In fact, other than the late President Richard Nixon, basketball player Michael Jordan and a handful of pop stars, Daly may be the best known American face in China, thanks to the long-running series.

After the phenomenal success of the “Beijinger” series, directors began to seek foreign actors. The influx of thousands of foreign students in recent years, many of whom speak excellent Chinese and are willing to work for a Chinese salary, gave them a pool of actors.
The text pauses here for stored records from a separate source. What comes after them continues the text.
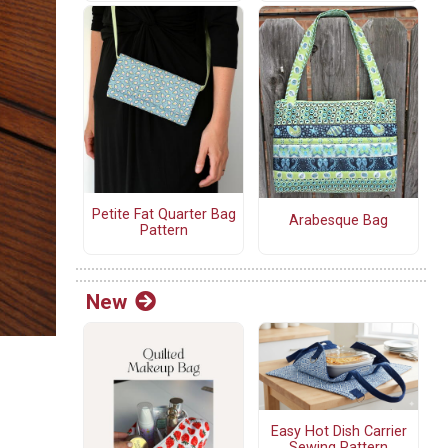
Petite Fat Quarter Bag
Arabesque Bag
Pattern
New
Easy Hot Dish Carrier
Sewing Pattern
China’s central propaganda department still screens television shows and movies after directors finish editing and before audiences can view them. In most cases only those productions with what is deemed a socially redeeming theme pass the test.

Although “Foreign Gals” director Wang Binglin denies any moral didactic purpose in the series, it appears to be a typical warning of the social and emotional havoc a romantic relationship with a foreigner can bring.

While other series focus on economic issues, “Foreign Gals” tells the tale of cross-cultural romance. According to Wang, “It shows the differences between Western and Chinese culture, but in the end we see that everyone, no matter what nationality, pursues truth, goodness and beauty.” The plot is adapted from a book by Li Weihai, who interviewed more than 50 foreign women students in Beijing. Depicting everything from hygiene habits and language barriers to open sex and easy money, the story realistically depicts foreigners in Beijing, says director Wang.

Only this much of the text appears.